Dn&co has conceived and designed the Uncivic Space exhibition, which explores defensive design at London Festival of Architecture. It has also designed the exhibition identity.
Defensive design, also referred to as hostile architecture, is a type of urban design that manipulates how a space can be used and sometimes dictates who can use it.
There is evidence of this architecture throughout history from medieval castles to the Great Wall of China and the Berlin Wall. However, according to Dn&co creative director Patrick Eley, hostile architecture is becoming “more insidious and less visible in public spaces.”
He adds, “What we see more recently are clever ways of using hostile architecture to change the way that a public space can be used. It makes you question how public the space really is.”
Eley, who oversaw the curation of the exhibition, explains how things like spikes which stop pigeons from nesting are more “visible and obvious”. In contrast, some are disguised as “something useful, like benches and armrests”, or not distinctly visible, like light and sound, he adds.
Dn&co attempts to cover a variety of interventions across the exhibition. Each section is signposted with a witty phrase linking to the content. For example, the title above the light section is ‘Now you see me, now you don’t’.
The five sections are noise, surveillance, light, pain and obstacles. Eley says he was particularly excited about designing the light and noise section because it presented the team with the challenge of exhibiting something that is “hard to visualise and show”.
In the light section, the display includes a blue light, which is normally used in public toilets and in tunnels, making veins less visible for drug users. In the noise section Eley also describes something called the mosquito, which omits “an unpleasant high pitched sound that older people can’t hear, but younger people can”.

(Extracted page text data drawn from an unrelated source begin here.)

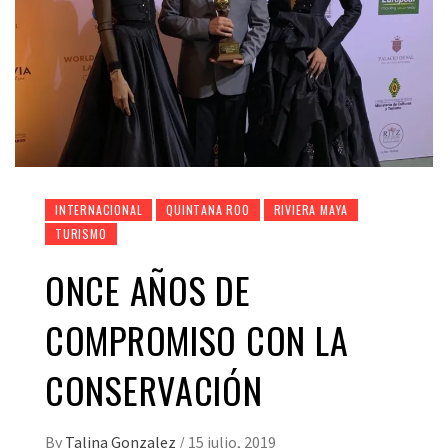
INTERNACIONAL
QUINTANA ROO
RIVIERA MAYA
TURISMO
ONCE AÑOS DE
COMPROMISO CON LA
CONSERVACIÓN
By
Talina Gonzalez
/
15 julio, 2019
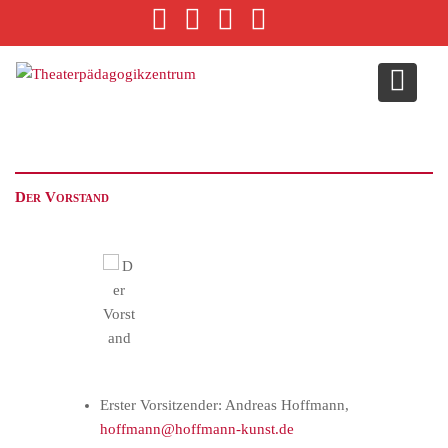
S
k
i
p
t
o
c
o
Der Vorstand
n
t
e
n
t
Erster Vorsitzender: Andreas Hoffmann,
hoffmann@hoffmann-kunst.de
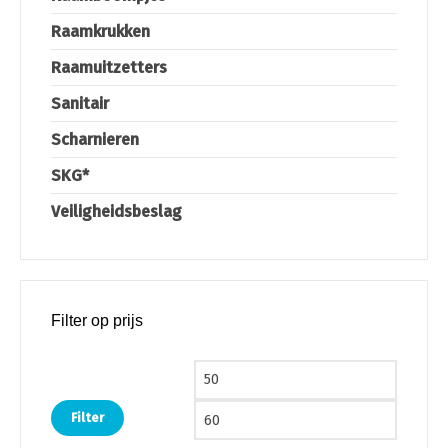
Raamkrukken
Raamuitzetters
Sanitair
Scharnieren
SKG*
Veiligheidsbeslag
Filter op prijs
Min. prijs
Max. pri
Filter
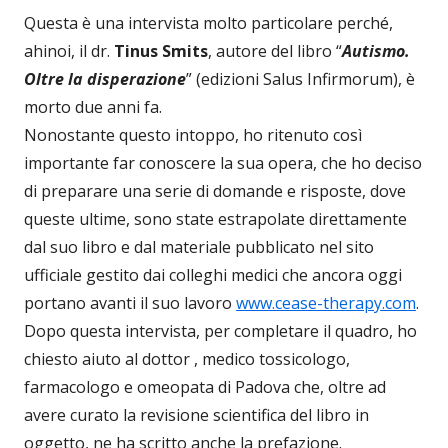
Questa è una intervista molto particolare perché,
ahinoi, il dr.
Tinus Smits
, autore del libro “
Autismo.
Oltre la disperazione
” (edizioni Salus Infirmorum), è
morto due anni fa.
Nonostante questo intoppo, ho ritenuto così
importante far conoscere la sua opera, che ho deciso
di preparare una serie di domande e risposte, dove
queste ultime, sono state estrapolate direttamente
dal suo libro e dal materiale pubblicato nel sito
ufficiale gestito dai colleghi medici che ancora oggi
portano avanti il suo lavoro
www.cease-therapy.com
.
Dopo questa intervista, per completare il quadro, ho
chiesto aiuto al dottor , medico tossicologo,
farmacologo e omeopata di Padova che, oltre ad
avere curato la revisione scientifica del libro in
oggetto, ne ha scritto anche la prefazione.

The exhibition intends to highlight how most of this architecture is targeted at a particular group. Eley adds, “From a design perspective, hostile architecture is quite intelligent because it’s been designed for a very specific purpose.
“Look at the Camden bench – it won a lot of different awards but it was designed so that the homeless can’t sleep on it.” While he agrees that the designs are “less appealing as a social concept”, Eley argues that they are undeniably “fit for purpose”.
The more visual parts of the exhibition include fake CCTV cameras and signs reading things like “Smile, you’re on CCTV” and “beware of the dog”. These semiotics used in real life are a more complex kind of hostile architecture, according to Eley.
He says, “With graphic representations in place you sometimes don’t even need a real camera. It’s a similar idea with speed camera signs – the threat is enough.” Eley also mentions the similarities between this concept and the design of an 18th-century Panopticon – a circular prison where prisoners are being watched, but couldn’t see who was watching.
Dn&co also devised the design identity for the exhibition. Eley says that the goal was to create something “graphically arresting that would unify and harmonise all of these different elements of hostile architecture.”
The bright acid yellow and bright orange vinyl are meant to invoke hazardous imagery and “clearly meant to be disruptive”, says Eley. He adds that the mono typeface intends to give a sense of the “autocratic visual look” and appear “totally legible but not very friendly.”
Even the brochure that explains the exhibition is designed to be “purposely awkward and difficult to get in to”, taking the symbolism of the architecture even further, says the studio.
Though many people have a negative visceral response to defensive design, Dn&co wants to use the exhibition to encourage debate.
Eley says, “It’s very easy to say that defensive architecture is horrible and nasty but there are some examples where it actually could be useful. For example, stopping pigeons nesting in a very public area on a bridge will mean less clean up needed on the pavements.”
From a design point of view, he describes the architecture as “fascinating”. He says, “Think about the spikes that are used to stop pigeons nesting; there are hundreds of different versions of these things and they’re all slightly aesthetically different.”
The design team also say that creating something more outwardly hostile in the pain section was interesting for them, specifically “the word ouch in a drop shadow wave of spikes”.
Summing up a crucial purpose of the exhibition design, Eley explains how “we often don’t notice things that don’t directly affect us”. The Uncivic Space aims to bring this to our attention.
The exhibition is running for the duration of the London Festival of Architecture (until 26 June).